START Supplied records

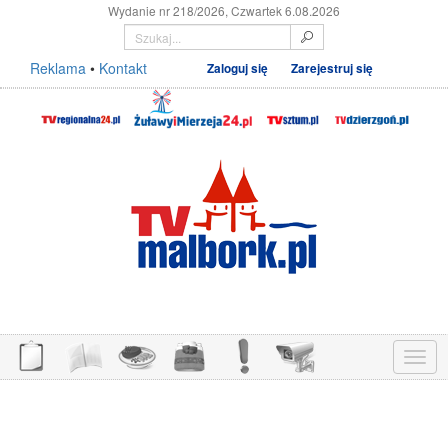
Wydanie nr 218/2026, Czwartek 6.08.2026
Reklama
•
Kontakt
Zaloguj się
Zarejestruj się
Menu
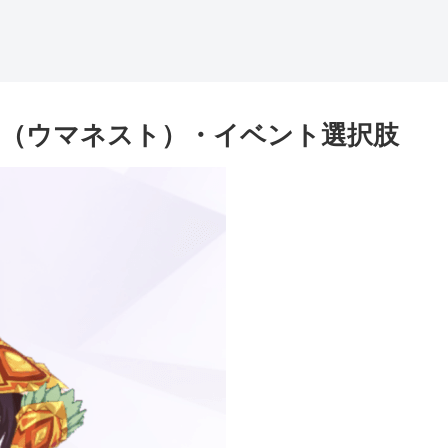
（ウマネスト）・イベント選択肢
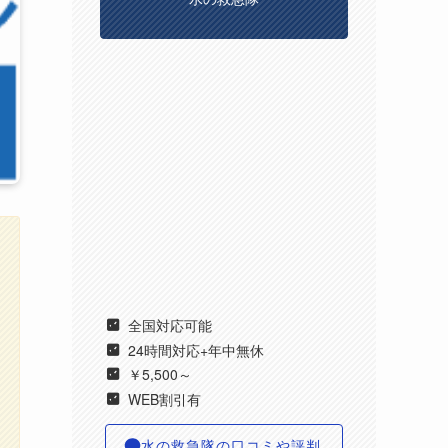
全国対応可能
24時間対応+年中無休
￥5,500～
WEB割引有
水の救急隊の口コミや評判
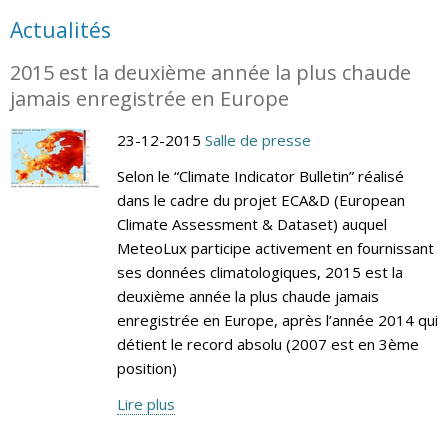
Actualités
2015 est la deuxième année la plus chaude
jamais enregistrée en Europe
23-12-2015
Salle de presse
Selon le “Climate Indicator Bulletin” réalisé
dans le cadre du projet ECA&D (European
Climate Assessment & Dataset) auquel
MeteoLux participe activement en fournissant
ses données climatologiques, 2015 est la
deuxième année la plus chaude jamais
enregistrée en Europe, après l’année 2014 qui
détient le record absolu (2007 est en 3ème
position)
Lire plus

END Supplied records

■ Activity
Once the pictures are set aside, retype the rest of the listing exactly.

■ Written solution
Wydanie nr 218/2026, Czwartek 6.08.2026
Reklama
•
Kontakt
Zaloguj się
Zarejestruj się
Menu
（ウマネスト）・イベント選択肢
全国対応可能
24時間対応+年中無休
￥5,500～
WEB割引有
水の救急隊の口コミや評判
Actualités
2015 est la deuxième année la plus chaude
jamais enregistrée en Europe
23-12-2015
Salle de presse
Selon le “Climate Indicator Bulletin” réalisé
dans le cadre du projet ECA&D (European
Climate Assessment & Dataset) auquel
MeteoLux participe activement en fournissant
ses données climatologiques, 2015 est la
deuxième année la plus chaude jamais
enregistrée en Europe, après l’année 2014 qui
détient le record absolu (2007 est en 3ème
position)
Lire plus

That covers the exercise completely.